→ **Stored data**
↓↓↓

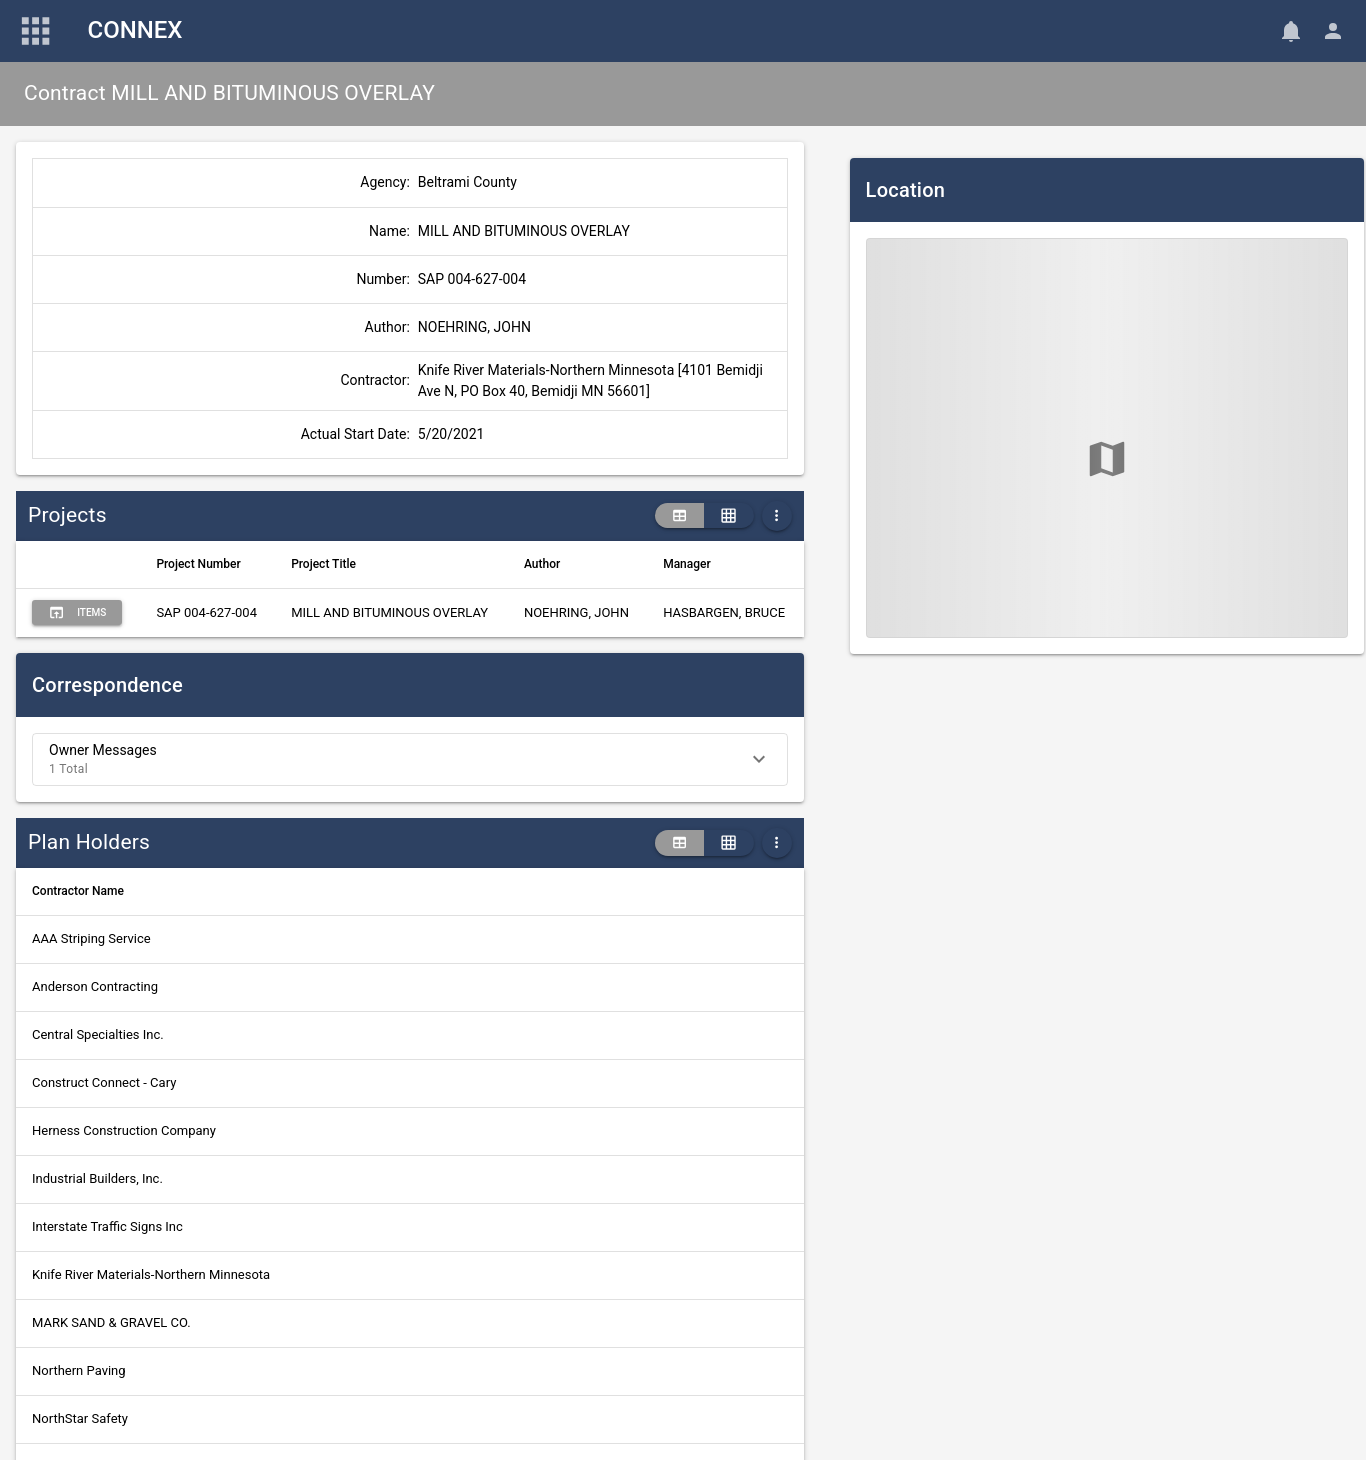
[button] (410, 759)
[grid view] (728, 516)
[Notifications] (1291, 31)
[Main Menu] (36, 31)
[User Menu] (1333, 31)
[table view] (679, 516)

↑↑↑

→ **WHAT THE TASK REQUIRES**
Quote all the lines above exactly as given. Do not include the pictures.

→ **SOLUTION FOR THIS EXERCISE**
[button] (410, 759)
[grid view] (728, 516)
[Notifications] (1291, 31)
[Main Menu] (36, 31)
[User Menu] (1333, 31)
[table view] (679, 516)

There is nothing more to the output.